TASK GOAL: Extract all lines that hold "courses" from the records below.

Collected data:
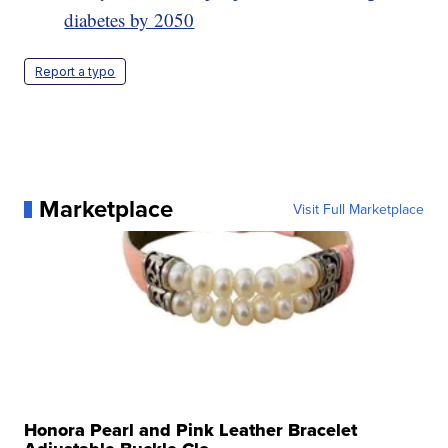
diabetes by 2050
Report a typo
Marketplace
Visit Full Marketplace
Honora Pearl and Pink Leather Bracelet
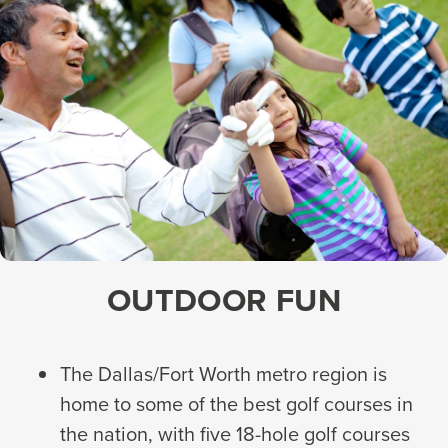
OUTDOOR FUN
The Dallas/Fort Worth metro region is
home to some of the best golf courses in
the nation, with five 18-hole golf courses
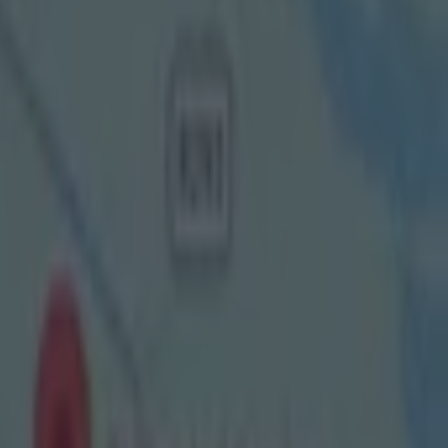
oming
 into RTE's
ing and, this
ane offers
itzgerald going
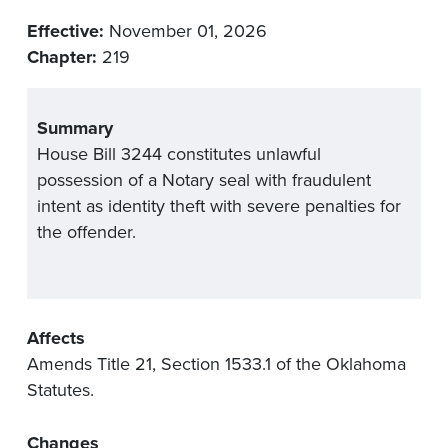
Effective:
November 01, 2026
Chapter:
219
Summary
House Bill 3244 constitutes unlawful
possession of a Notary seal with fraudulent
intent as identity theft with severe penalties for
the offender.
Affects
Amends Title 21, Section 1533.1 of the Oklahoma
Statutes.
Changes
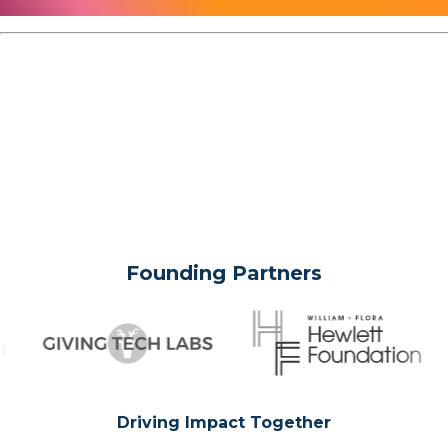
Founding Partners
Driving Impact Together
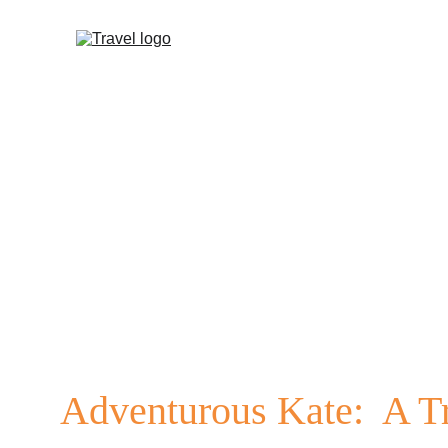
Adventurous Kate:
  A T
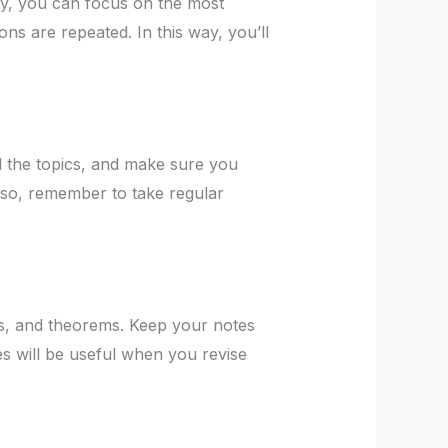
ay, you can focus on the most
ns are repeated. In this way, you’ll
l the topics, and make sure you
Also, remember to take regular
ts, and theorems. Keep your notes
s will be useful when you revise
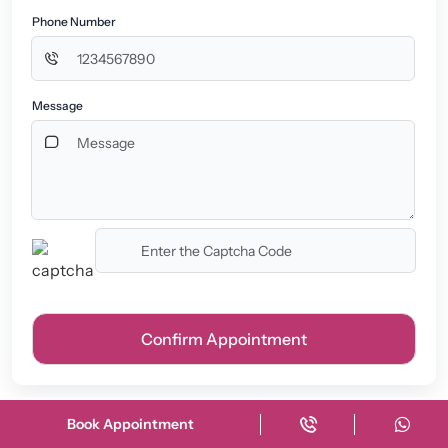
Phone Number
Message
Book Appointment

WRITTEN RESPONSE:
home to some of the best golf courses in
the nation, with five 18-hole golf courses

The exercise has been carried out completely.